_Requirement_
Within the data below, copy each line where the string "วนของผ" is found.

_Stored data entries_
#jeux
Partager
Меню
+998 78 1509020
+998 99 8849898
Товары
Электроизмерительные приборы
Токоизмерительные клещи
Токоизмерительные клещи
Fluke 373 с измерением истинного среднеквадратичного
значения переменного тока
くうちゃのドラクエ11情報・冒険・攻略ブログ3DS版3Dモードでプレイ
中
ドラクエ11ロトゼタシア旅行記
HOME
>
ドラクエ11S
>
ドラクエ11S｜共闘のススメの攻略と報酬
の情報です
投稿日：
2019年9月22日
--
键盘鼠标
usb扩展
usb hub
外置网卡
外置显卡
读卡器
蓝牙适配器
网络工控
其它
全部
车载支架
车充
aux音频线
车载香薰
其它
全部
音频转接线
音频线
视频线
==
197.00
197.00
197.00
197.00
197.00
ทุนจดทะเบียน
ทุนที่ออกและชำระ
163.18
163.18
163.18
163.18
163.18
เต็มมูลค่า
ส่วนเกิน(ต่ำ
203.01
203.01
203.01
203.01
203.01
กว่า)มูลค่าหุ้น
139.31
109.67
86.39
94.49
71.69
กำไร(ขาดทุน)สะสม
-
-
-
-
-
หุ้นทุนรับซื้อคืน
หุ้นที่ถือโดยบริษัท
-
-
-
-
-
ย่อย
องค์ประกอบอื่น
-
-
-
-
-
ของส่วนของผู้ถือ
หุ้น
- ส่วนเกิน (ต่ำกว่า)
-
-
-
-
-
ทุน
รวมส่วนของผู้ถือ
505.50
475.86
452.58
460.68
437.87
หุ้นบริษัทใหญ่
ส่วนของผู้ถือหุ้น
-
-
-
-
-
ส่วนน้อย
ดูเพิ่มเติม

_Worked solution_
ของส่วนของผู้ถือ
รวมส่วนของผู้ถือ
ส่วนของผู้ถือหุ้น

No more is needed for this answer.